::: Given records :::

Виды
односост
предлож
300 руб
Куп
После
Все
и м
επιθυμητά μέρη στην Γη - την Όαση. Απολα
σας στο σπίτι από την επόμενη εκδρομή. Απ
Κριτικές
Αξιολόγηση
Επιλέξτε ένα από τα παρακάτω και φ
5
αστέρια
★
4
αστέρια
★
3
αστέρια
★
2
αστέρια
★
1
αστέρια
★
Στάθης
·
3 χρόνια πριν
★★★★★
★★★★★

:::

Task —
Every entry above should be retyped exactly as shown.

Solution for this exercise —
Виды
односост
предлож
300 руб
Куп
После
Все
и м
επιθυμητά μέρη στην Γη - την Όαση. Απολα
σας στο σπίτι από την επόμενη εκδρομή. Απ
Κριτικές
Αξιολόγηση
Επιλέξτε ένα από τα παρακάτω και φ
5
αστέρια
★
4
αστέρια
★
3
αστέρια
★
2
αστέρια
★
1
αστέρια
★
Στάθης
·
3 χρόνια πριν
★★★★★
★★★★★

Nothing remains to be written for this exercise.